One possible extension to the script type, is an expiration. If someone copies a payment destination and UI eventually receives it, it is useful to be able to warn the user that the given data is old and they might want to obtain a fresh version. However, it is more than likely a much better fit to include the encoded script with context in a higher level protocol.

Another possible extension is what the script is, and how it should be used. Is it spendable? Is it an output script? Is it an input script? These are also things that can defined based on the context the encoded script is supplied. An example of a higher level protocol might be one of the URL formats that includes an address.
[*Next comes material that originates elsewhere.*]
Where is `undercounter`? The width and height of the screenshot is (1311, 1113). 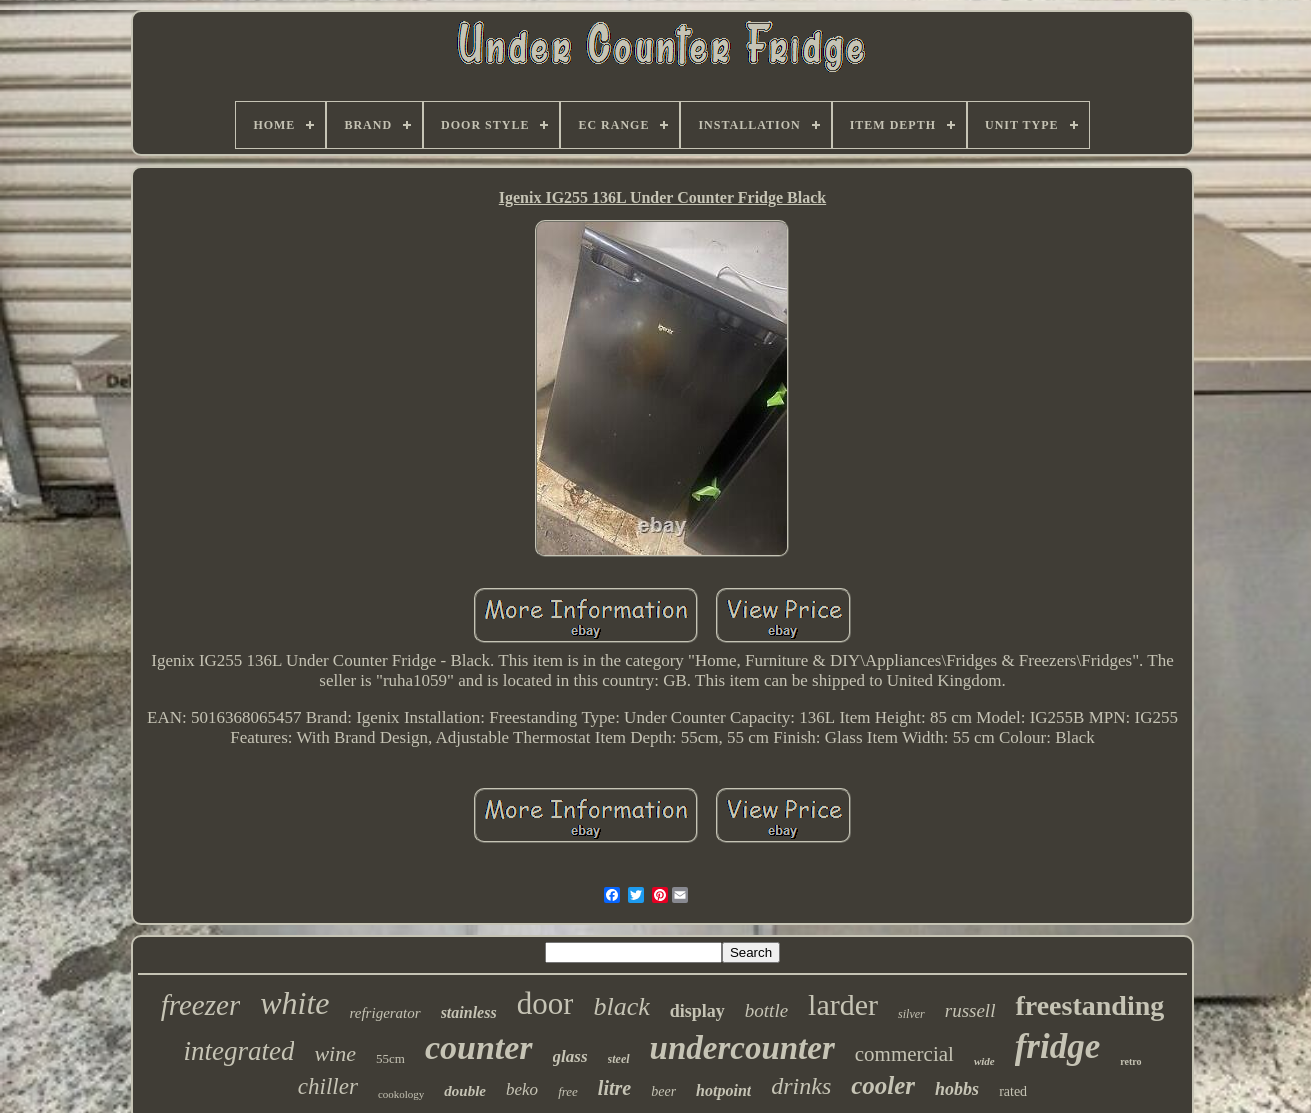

If an encoded script is included in lieu of an address, then it is implicitly a payment destination and given in the context of an amount and potentially other related data.

Examples

Python

from hashlib import sha256
from typing import Tuple

PREFIX_SCRIPT = "bitcoin-script"
PREFIX_TEMPLATE = "bitcoin-template"
CURRENT_VERSION = 1
NETWORK_MAINNET = 1

def _checksum(data: bytes) -> bytes:
    return sha256(sha256(data).digest()).digest()[0:4]

def bip276_encode(prefix: str, data: bytes, network:int=NETWORK_MAINNET,
        version:int=CURRENT_VERSION) -> str:
    assert version == CURRENT_VERSION
    payload_bytes = bytearray()
    payload_bytes.append(version)
    payload_bytes.append(network)
    payload_bytes.extend(data)
    payload_hex = payload_bytes.hex()
    result = prefix +":"+ payload_hex
    return result + _checksum(result.encode()).hex()

class ChecksumMismatchError(Exception): pass

def bip276_decode(text: str) -> Tuple[str, int, int, bytes]:
    text = text.strip()
    prefix, payload_hex = text.split(":", 1)
    payload_bytes = bytes.fromhex(payload_hex)
    checksum = payload_bytes[-4:]
    version = payload_bytes[0]
    assert version == CURRENT_VERSION
    network = payload_bytes[1]
    data = payload_bytes[2:-4]
    checksummed_bytes = text[:-8].encode()
    local_checksum = _checksum(checksummed_bytes)
    if checksum != local_checksum:
        raise ChecksumMismatchError(f"expected {checksum.hex()}, got {local_checksum.hex()}")
    return prefix, version, network, data

Expected output:

>>> s = bip276_encode(PREFIX_SCRIPT, b"fake script")
>>> s
'bitcoin-script:010166616b65207363726970746f0cd86a'
>>> bip276_decode(s)
('bitcoin-script', 1, 1, b'fake script')

Acknowledgements

Thanks go to Curtis Ellis for his assistance in developing this encoding.

Copyright

This document is placed in the public domain.